@ughaibu,
ughaibu wrote:Okay. If I follow you faithfully, I think, your contention is that if not-P is identical to itself, then the number of distinct and different things to which it's identical is, at least, countably infinite, and, as a countable infinity of things is more than one thing, it is not the case, for all things, that that thing is identical only to itself (assuming that a "self" is only one thing). If my interpretation of your thesis is correct, then I would say "fair enough". The problem seems to refer to the status of falsities. Personally, I see no reason to award existential status to falsities, but, apparently, realists about abstract objects do, so I think your argument might be effective against platonists.
In any case, it's a nice enough argument, so I hope you get some worthwhile response.
Although I find you argument interesting, it is not mine. First of all, I don't assume anything about falsehoods, not even their existence: I simply make a falsehood identical to itself, since, according to the principle of identity, anything must be identical to itself -- which includes falsehoods, whatever they are. The problem with such identity does not concern an infinite multiplicity -- which I didn't mention by the way -- but rather it comes from what falsehoods possibly mean: either the same as whatever is false or something else. If they are the same as whatever they falsify, then we have either one of the two following insoluble contradictions (only now a start bothering about a falsehood existing or not):
1. If we take what is false as a being -- and as long as a falsehood is identical to whatever it falsifies -- then being false becomes the same as just being, so everything that exists is false.

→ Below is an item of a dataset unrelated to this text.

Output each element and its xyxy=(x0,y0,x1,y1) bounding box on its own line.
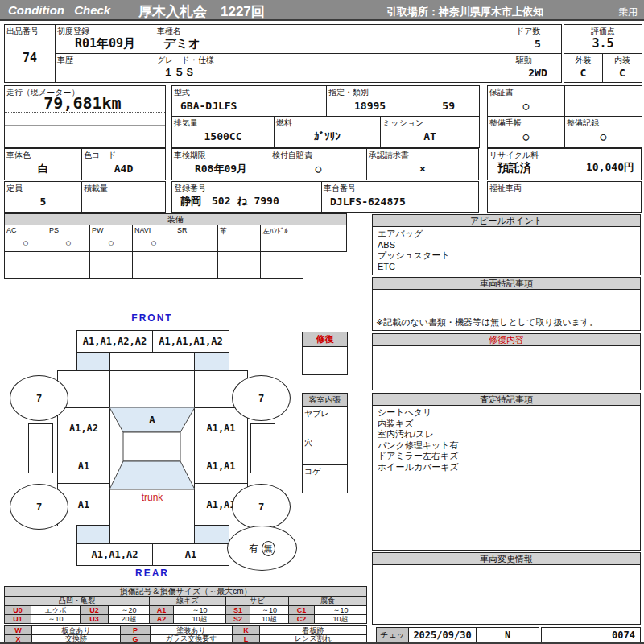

2. If we take what is false as a nonbeing -- and as long as a falsehood is identical to whatever it falsifies -- then being false becomes just a nonbeing, so nothing can be truly regarded as false, including all falsehoods.
As a consequence, to avoid insoluble contradictions, being false must be different from whatever is false, by which it becomes the truth of a falsehood, which is the circumstance of something being false. Then, the principle of identity starts dealing only with truths, even if they are true falsehoods.